[llvm-dev] LLVM Releases: Upstream vs. Downstream / Distros
Jeff Law via llvm-dev
llvm-dev at lists.llvm.org
Fri May 13 14:27:38 PDT 2016
On 05/11/2016 08:08 AM, Renato Golin wrote:
>
> Shall we sync our upstream release with the bulk of other downstream
> ones as well as OS distributions?
I suspect that'll, in general, be hard.
The downstream consumers are all going to have their own needs &
schedules and as a result I doubt you'll find any upstream release
schedule & cadence that is acceptable to enough downstream consumers to
make this viable.
With that in mind, I'm a proponent of timing based schedules with as
much predictability as can be made. That allows the downstream
consumers to make informed decisions based on likely release dates.
>
>
> This work involves a *lot* of premises that are not encoded yet, so
> we'll need a lot of work from all of us. But from the recent problems
> with GCC abi_tag and the arduous job of downstream release managers to
> know which patches to pick, I think there has been a lot of wasted
> effort by everyone, and that generates stress, conflicts, etc.
Ideally as we continue to open more lines of communication we won't run
into anything as problematical as the abi_tag stuff. While it's
important, I wouldn't make it the primary driver for where you're trying
to go.
WRT downstream consumers. The more the downstream consumer is wired
into the development community, the more risk (via patches) the
downstream consumer can reasonably take. A downstream consumer without
intimate knowledge of the issues probably shouldn't be taking
incomplete/unapproved patches and applying them to their tree.
>
> 1. Timing
>
> Many downstream release managers, as well as distro maintainers have
> complained about the timing of our releases, and how unreliable they
> are, and how that makes it hard for them to plan their own branches,
> cherry-picks and merges. If we release too early, they miss out
> important optimisations, if we do too late, they'll have to branch
> "just before" and risk having to back-port late fixes to their own
> modified trees.
And this just gets bigger as the project gets more downstream consumers.

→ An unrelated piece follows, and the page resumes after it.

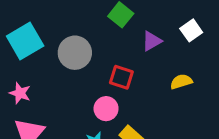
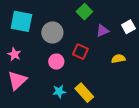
cyan square: (25, 41) -> (21, 21), turned 35
pink circle: (106, 109) -> (56, 62), moved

Thus I think you pick a time based release schedule, whatever it may
be and the downstream consumers can then adjust.
Note that this can have the effect of encouraging them to engage more
upstream to ensure issues of concern to them are addressed in a timely
manner.
>
> 2. Process
>
> Our release process is *very* lean, and that's what makes it
> quasi-chaotic. In the beginning, not many people / companies wanted to
> help or cared about the releases, so the process was what whomever was
> doing, did. The major release process is now better defined, but the
> same happened to the minor releases.
>
> For example, we have no defined date to start, or to end. We have no
> assigned people to do the official releases, or test the supported
> targets. We still rely on voluntary work from all parties. That's ok
> when the release is just "a point in time", but if downstream releases
> and OS distributions start relying on our releases, we really should
> get a bit more professional.
Can't argue with getting a bit more structured, but watch out for going
too far. I'd really like to squish down the release phase on the GCC
side, but it's damn hard at this point.
>
> A few (random) ideas:
>
> * We should have predictable release times, both for starting it and
> finishing it. There will be complications, but we should treat them as
> the exception, not the rule.
Yes.
> * We should have appointed members of the community that would be
> responsible for those releases, in the same way we have code owners
> (volunteers, but no less responsible), so that we can guarantee a
> consistent validation across all relevant targets. This goes beyond
> x86/ARM/MIPS/PPC and includes the other targets like AMD, NVidia, BPF,
> etc.
Good luck ;-) Don't take this wrong, but wrangling volunteers into
release work is hard. It's sometimes hard to find a way to motivate
them to focus on issues important for the release when there's new
development work they want to be doing.
Mark Mitchell found one good tool for that in his years as the GCC
release manager -- namely tightening what was allowed on the trunk as
the desired release date got closer. ie, there's a free-for-all period,
then just bugfixes, then just regression fixes, then just doc fixes.
Developers then had a clear vested interest in moving the release
forward -- they couldn't commit their new development work until the
release manager opened the trunk for new development.
> * OS distribution managers should test on their builds, too. I know
> FreeBSD and Mandriva build by default with Clang. I know that Debian
> has an experimental build. I know that RedHat and Ubuntu have LLVM
> packages that they do care. All that has to be tested *at least* every
> major release, but hopefully on all releases. (those who already do
> that, thank you!)
LLVM's usage on the Fedora side is still small, and smaller still within
Red Hat. But we do have an interest in this stuff "just working".
Given current staffing levels I would expect Fedora to follow the
upstream releases closely with minimal changes.
> * Every *new* bug found in any of those downstream tests should be
> reported in Bugzilla with the appropriate category (critical / major /
> minor). All major bugs have to be closed for the release to be out,
> etc. (the specific process will have to be agreed and documented).
Yes, GCC has a similar policy and it has worked reasonably well. In
fact it's a good lever for the release manager if you've got a locked
trunk. If the developers don't address the issues, then the release
doesn't branch and the trunk doesn't open for development. It aligns
the release manager and a good chunk of the development team's goals.